I guess it is a sign of how the IFoA is changing, and more broadly how the perception of our profession is changing, that we can attract such quality speakers to our conferences. Opinion formers with 'oomph' from beyond our traditional fields who recognise actuaries, not just for what we are doing today, but for what we can do in the future.
So it was reassuring to hear the governor say at the conference that, by including our profession in the new regulatory regime, he recognises the importance of our skills and the range of our contribution. A point reinforced when he stressed the need to consult with actuaries as he develops his "senior manager regime" in the UK. Pleasingly, he also seemed receptive to the idea that actuaries have a lot to offer outside our traditional areas; one of my key ambitions for our profession, and something that I plan to follow up with him when I can.
If any of you have ever been engaged in public policy debates, you will know that this too can feel like being on a rollercoaster.
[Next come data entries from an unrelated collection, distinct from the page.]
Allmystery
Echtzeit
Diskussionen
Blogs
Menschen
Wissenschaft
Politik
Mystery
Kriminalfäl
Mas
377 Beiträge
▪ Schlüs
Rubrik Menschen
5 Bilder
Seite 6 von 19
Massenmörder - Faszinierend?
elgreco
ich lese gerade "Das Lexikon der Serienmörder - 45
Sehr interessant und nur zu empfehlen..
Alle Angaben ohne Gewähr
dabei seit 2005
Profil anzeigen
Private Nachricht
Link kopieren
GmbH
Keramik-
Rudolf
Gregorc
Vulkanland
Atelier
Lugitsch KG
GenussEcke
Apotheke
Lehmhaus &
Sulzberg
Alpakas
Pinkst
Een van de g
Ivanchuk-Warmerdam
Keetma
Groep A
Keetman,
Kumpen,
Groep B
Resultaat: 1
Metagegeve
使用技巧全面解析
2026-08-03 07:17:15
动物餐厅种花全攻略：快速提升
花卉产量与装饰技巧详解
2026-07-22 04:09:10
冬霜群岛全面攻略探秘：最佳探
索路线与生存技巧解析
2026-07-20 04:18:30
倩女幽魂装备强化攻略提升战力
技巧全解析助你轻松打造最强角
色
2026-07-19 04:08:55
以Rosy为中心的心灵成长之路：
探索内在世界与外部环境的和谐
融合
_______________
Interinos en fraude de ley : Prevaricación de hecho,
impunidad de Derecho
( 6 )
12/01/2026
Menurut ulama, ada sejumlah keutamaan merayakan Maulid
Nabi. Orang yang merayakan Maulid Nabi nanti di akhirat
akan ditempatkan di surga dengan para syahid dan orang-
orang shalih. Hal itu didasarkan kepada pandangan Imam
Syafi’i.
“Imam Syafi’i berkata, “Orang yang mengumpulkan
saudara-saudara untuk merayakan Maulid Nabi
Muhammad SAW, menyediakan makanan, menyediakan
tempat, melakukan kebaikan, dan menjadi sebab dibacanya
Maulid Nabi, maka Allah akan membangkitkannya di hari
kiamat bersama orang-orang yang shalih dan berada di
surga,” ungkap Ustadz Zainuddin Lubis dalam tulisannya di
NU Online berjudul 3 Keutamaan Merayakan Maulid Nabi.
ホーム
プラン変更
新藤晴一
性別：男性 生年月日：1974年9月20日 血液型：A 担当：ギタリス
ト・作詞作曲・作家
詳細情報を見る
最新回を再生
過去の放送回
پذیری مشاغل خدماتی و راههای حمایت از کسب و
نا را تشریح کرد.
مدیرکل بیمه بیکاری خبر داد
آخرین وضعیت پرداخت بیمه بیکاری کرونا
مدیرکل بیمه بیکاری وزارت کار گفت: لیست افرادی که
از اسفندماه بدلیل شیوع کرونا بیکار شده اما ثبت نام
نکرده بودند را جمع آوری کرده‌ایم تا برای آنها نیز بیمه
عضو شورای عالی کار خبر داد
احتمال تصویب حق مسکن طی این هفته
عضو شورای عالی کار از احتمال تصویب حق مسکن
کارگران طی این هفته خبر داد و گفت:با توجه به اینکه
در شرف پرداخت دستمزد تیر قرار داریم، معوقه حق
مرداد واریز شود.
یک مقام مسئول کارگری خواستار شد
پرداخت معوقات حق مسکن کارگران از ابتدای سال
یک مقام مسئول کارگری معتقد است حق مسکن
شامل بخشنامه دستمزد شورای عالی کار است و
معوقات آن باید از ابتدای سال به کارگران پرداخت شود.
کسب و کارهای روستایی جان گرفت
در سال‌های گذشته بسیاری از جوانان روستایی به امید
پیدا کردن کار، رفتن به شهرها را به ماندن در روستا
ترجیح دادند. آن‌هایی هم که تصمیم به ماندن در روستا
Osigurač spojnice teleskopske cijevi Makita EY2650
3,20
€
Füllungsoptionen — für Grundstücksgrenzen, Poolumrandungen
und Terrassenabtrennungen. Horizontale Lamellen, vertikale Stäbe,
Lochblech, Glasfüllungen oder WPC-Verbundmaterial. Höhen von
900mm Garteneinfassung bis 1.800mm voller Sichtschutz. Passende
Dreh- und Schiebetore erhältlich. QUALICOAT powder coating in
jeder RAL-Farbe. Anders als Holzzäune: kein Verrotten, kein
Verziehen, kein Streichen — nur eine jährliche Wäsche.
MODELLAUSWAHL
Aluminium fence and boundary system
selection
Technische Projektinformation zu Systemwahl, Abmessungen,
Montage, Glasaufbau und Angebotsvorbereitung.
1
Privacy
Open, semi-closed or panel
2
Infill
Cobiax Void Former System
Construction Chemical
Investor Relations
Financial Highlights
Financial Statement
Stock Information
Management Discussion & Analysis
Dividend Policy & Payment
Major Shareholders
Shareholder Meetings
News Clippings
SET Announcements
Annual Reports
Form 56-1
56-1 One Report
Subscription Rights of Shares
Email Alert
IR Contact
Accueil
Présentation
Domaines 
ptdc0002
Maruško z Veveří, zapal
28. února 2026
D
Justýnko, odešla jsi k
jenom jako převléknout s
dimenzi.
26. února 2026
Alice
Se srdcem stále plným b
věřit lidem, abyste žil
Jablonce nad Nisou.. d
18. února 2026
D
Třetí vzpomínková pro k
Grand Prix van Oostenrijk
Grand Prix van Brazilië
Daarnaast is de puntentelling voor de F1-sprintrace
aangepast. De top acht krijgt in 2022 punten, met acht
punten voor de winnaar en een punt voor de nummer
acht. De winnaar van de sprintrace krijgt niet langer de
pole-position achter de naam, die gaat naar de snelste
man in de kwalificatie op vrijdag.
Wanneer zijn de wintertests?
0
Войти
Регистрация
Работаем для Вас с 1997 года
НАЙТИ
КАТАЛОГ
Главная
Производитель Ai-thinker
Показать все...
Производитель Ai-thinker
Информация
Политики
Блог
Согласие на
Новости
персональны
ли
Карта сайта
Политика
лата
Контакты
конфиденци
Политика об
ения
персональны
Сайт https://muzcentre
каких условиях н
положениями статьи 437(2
The fear and dread sets in as the request for a response to a government consultation drops into the inbox, with a turn around time that many budget airlines would be proud of.
Fear and dread turns to excitement as hours of toil and conference calls lead to the production of a unique and distinct contribution to a public policy debate, which, in turn, is then passed to the IFoA's Public Affairs and Consultation Committee for final sign-off.
Excitement turns to a smile when the call comes in from the originating Whitehall department asking to meet with representatives of the IFoA to further explore the contribution we have submitted.
My experience of theme parks is that the biggest smiles are achieved by choosing the right rollercoasters to ride.
Similarly with the IFoA's contribution to the public policy debate, we will only really achieve the most smiles if we pick the right debates with which to engage.
Working alongside our volunteers on the Practice Boards, we have identified the key public policy priorities for the IFoA, where we will look to engage and inform public policy debate.
By focusing on the ageing population, resource and the environment, and the future of investment and regulatory policies, we are concentrating on areas which are crossing our actuarial practice interests.
Where there are economic and social challenges for policymakers, actuarial expertise, knowledge and experience can often bring significant value to the debate.
So we've chosen our rollercoaster rides, and now look forward to the smiles that will follow. Maybe even Mr Peston may change his view of our profession?